DATA FOR THIS EXERCISE section start
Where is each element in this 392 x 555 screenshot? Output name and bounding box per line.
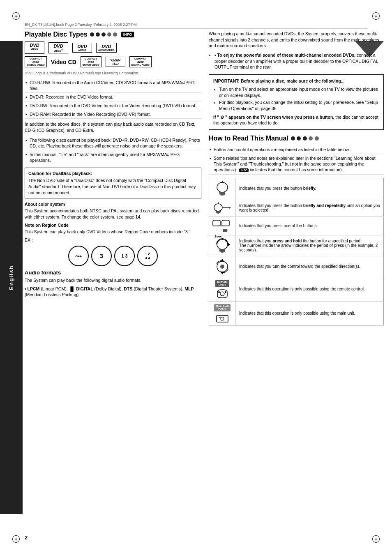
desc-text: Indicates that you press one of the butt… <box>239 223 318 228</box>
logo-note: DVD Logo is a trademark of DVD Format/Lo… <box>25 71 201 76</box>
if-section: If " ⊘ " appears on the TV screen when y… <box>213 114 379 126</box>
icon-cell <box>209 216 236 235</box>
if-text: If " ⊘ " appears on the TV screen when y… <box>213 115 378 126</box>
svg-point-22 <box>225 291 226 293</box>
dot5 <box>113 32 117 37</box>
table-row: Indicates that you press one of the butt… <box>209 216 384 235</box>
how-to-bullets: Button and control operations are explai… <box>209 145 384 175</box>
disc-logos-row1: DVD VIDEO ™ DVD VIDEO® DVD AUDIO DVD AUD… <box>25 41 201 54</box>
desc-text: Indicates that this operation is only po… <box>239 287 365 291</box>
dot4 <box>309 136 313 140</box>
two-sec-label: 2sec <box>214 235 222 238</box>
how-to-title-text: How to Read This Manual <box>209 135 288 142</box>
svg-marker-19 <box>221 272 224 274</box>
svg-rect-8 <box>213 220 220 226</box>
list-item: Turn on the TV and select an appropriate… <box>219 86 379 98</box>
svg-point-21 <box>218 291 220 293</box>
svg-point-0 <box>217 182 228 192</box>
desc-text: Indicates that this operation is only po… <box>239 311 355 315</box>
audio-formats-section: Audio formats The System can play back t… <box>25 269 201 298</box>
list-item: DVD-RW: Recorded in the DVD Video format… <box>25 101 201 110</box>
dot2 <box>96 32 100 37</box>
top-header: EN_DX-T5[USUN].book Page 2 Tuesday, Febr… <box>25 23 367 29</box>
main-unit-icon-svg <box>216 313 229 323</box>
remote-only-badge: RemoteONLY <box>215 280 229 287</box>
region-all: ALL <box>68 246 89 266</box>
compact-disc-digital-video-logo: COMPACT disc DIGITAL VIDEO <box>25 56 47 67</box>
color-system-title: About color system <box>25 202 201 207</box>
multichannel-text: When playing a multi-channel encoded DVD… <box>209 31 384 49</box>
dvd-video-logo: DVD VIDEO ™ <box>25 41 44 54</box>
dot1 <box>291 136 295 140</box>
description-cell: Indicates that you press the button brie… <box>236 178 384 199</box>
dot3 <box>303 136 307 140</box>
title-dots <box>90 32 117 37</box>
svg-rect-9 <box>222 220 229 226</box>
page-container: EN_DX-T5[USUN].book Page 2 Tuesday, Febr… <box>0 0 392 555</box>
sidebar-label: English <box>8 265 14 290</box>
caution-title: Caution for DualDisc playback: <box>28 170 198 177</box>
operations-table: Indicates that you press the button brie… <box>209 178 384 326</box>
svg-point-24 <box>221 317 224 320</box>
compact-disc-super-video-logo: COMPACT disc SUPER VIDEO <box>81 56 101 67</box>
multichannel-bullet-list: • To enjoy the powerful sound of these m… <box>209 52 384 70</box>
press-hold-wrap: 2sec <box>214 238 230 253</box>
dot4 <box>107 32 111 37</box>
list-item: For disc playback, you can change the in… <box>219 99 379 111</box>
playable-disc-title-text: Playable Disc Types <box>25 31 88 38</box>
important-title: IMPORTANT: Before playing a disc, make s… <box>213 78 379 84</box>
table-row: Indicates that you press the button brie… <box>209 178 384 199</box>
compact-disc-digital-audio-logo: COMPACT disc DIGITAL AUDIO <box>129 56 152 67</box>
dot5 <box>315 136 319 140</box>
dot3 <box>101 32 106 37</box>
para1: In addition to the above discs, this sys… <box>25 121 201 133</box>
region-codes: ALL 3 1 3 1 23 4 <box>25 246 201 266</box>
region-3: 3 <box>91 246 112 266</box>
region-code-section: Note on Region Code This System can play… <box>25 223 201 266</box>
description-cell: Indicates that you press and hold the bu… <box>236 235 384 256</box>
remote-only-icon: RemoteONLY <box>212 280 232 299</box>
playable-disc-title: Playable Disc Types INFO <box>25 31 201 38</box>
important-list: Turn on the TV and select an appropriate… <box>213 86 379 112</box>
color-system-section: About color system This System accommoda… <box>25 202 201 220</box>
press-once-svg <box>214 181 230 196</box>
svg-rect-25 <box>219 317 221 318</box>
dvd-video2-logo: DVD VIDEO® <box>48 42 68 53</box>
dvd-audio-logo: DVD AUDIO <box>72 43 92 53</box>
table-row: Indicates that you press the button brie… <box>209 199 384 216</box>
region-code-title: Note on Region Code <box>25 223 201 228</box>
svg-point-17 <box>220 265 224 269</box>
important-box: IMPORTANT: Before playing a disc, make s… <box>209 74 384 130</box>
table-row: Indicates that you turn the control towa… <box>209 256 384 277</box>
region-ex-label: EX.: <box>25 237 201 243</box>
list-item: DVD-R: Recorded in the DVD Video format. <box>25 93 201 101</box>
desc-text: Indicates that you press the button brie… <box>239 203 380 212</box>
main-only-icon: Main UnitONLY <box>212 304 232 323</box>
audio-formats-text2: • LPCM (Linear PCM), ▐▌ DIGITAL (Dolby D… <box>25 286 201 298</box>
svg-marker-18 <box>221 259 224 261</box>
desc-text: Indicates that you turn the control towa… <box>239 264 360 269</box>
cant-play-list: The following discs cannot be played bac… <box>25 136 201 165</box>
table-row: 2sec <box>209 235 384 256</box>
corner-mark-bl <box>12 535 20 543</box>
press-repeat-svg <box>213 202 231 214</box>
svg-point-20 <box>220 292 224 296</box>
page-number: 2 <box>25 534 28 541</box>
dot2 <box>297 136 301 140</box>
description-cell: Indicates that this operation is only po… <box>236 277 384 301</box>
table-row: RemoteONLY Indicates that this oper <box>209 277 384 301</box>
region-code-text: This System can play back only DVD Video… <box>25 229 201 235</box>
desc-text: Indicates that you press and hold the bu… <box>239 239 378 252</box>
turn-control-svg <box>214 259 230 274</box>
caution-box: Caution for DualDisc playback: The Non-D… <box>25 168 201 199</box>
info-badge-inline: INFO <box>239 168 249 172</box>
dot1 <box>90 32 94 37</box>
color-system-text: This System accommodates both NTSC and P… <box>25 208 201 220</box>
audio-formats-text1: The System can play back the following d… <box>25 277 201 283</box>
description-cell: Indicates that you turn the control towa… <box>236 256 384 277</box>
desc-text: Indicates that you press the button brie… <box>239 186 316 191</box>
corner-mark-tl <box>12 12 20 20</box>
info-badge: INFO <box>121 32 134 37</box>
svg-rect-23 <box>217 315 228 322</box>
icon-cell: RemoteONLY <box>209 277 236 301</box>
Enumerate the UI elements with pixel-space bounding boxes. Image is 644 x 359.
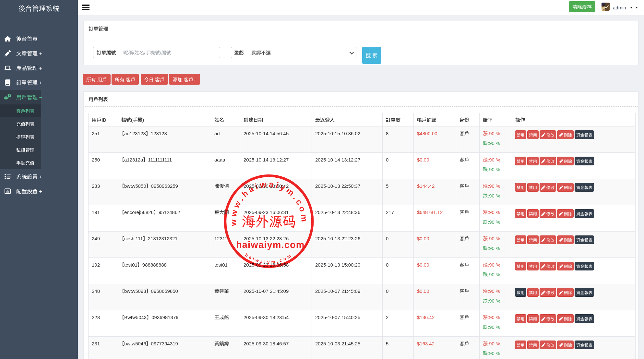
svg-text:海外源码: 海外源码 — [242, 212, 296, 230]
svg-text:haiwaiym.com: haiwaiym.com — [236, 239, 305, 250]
DATA FOR THIS EXERCISE section end
§ **PROBLEM**
Leaving the pictures out, give again word for word each line from the one holding "Enumerate the UI" through the end of the records.

§ **ANSWER SECTION**
Enumerate the UI elements with pixel-space bounding boxes. Image is 644 x 359.
svg-text:海外源码: 海外源码 — [242, 212, 296, 230]
svg-text:haiwaiym.com: haiwaiym.com — [236, 239, 305, 250]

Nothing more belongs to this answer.